Quest'anno a Locarno, tra
conversazioni con dive e gustose proiezioni in piazza, sono riuscito
a dedicare un po' di tempo anche ad alcuni dei film selezionati per
il Concorso Internazionale.
Come al solito ce n'è per
tutti i gusti, ma senza volerlo e senza nemmeno rendermene conto ho
scelto quasi esclusivamente documentari (e in concorso ce ne sono
molti) o film che in quealche modo affrontano il rapporto tra cinema
e realtà (The Dirties per esempio, che però è in un'altra
categoria).
Purtroppo non avrò la
possibilità di vedere tutti i film in concorso, quindi mi risparmio
qualsiasi tipo di pronostico, ma se dipendesse da me darei il premio
a L'Étrange Couleur des larmes de ton corps senza nemmeno pensarci,
un film che fa letteralmente sparire tutto il resto.
Ma bando alle ciance:
-E agora ? Lembra-me di
Joaquim Pinto
Concorso internazionale
Joaquim Pinto ha avuto una
carriera cinematografica molto intensa, tecnico del suono da oltre
trent'anni, ha lavorato a fianco di registi come Raul Ruiz, Manoel de
Oliveira e André Techiné, poi, alla fine degli anni 80', si è
dedicato alla produzione e alla regia, realizzando una decina di
progetti tra lungometraggi, corti e documentari.
E agora ? Lembra-me (E
adesso ? Ricordami) è il suo ultimo personalissimo progetto, un
documentario, o forse più semplicemente un documento, che racconta
un anno di vita del regista, sottoposto ad una serie di cure
sperimentali (e inutili) per tenere a bada l'HIV e l'epatite C, con
cui convive da più di 20 anni.
Un film duro e impegnativo,
per la mole (oltre 160 minuti), per l'impostazione rigidamente
diaristica e soprattutto per le immagini che mostra, quelle di una
malattia terribile che porta via un'intera generazione di amici e ti
lascia quasi completamente solo. Oppure quelle di una cura che sembra
quasi peggiore del male, dolorosa da affrontare e ancora più dolorosa
da abbandonare.
Un diario, e quindi
un'interminabile monologo che finisce per toccare di tutto, dal
semplice dato biografico alla riflessione sulla situazione economica
attuale, dalle prime esperienze cinematografiche all'auto-esilio
thoreauano in campagna, insieme all'amico e amante Nuno Leonel.
Un voler parlare di tutto
che non porta da nessuna parte, perché quasi subito il pensiero di
Pinto si perde nel suo caos cronologico e si sfilaccia in una matassa
di riflessioni rimaste in sospeso, ma anche questo fa parte del gioco
cinematografico, come spiega Pinto, le medicine che assume gli
impediscono di pensare e di ricordare correttamente, e lui ha sempre
fatto cinema "senza pensarci troppo".
Un film che si riassume
perfettamente nella sua prima immagine, una lumaca che striscia fino
ad uscire dall'inquadratura. L'inerzia di un corpo che si trascina
davanti alla macchina da presa sperando di lasciare un segno, la
necessità quasi patologica di raccontarsi, e di farlo con il proprio
strumento, il cinema e soprattutto il suono.

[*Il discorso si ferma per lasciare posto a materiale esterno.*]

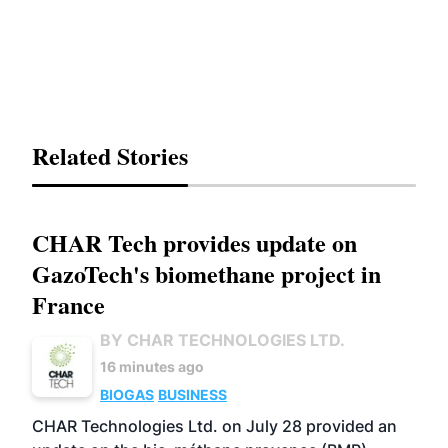
Related Stories
CHAR Tech provides update on
GazoTech's biomethane project in
France
BY CHAR TECHNOLOGIES LTD.
16 minutes ago
BIOGAS
BUSINESS
CHAR Technologies Ltd. on July 28 provided an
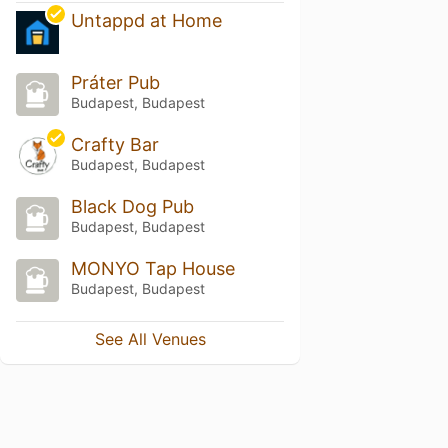
Untappd at Home
Práter Pub
Budapest, Budapest
Crafty Bar
Budapest, Budapest
Black Dog Pub
Budapest, Budapest
MONYO Tap House
Budapest, Budapest
See All Venues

C'è una frase stupenda con cui Pinto racconta i suoi primi rapporti con il cinema: "Vidi Teorema di Pier Paolo Pasolini nel cinema più vecchio di Lisbona. Fu come se Dio fosse sceso in quel luogo dove di solito proiettvano solo pornografia.
-Când
se Lasa Seara Peste Bucuresti Sau Metabolism (When Evening Falls on
Bucarest or Metabolism) di Corneliu Porumboiu
Concorso
internazionale
Pur
rimanendo entro i limiti della finzione, anche Corneliu Porumboiu (A
est di Bucarest, 2006) affronta una riflessione sul rapporto tra
cinema e vita.
Il
suo terzo lungometraggio, che ruba il titolo al testo di una canzone
di Maria Raducanu, racconta la storia di Paul, un ipocondriaco
regista rumeno alle prese con i tipici problemi di una piccola
produzione cinematografica. A metterlo in crisi è una piccola scena
di nudo che riguarda un personaggio secondario interpretato da Alina
(Diana Avramut, bellissima). Tra regista e attrice nascerà una
relazione che attraverso Paul si ripercuoterà sul film stesso.
A
metà tra autobiografia e metacinema, il film, girato rigorosamente
in 35mm, si apre con un lungo piano-sequenza (il primo di sedici che
lo compongono) in cui Paul/Corneliu spiega ad Alina un punto chiave
della sua idea di cinema: la divisione del film in sequenze nasce da
un problema di natura pratica: un rullo di pellicola permette di
girare per un massimo di undici minuti. Il digitale invece non impone
nessun tipo di limite ed offre al regista la possibilità di
immortalare qualsiasi cosa per il tempo che preferisce (più o meno).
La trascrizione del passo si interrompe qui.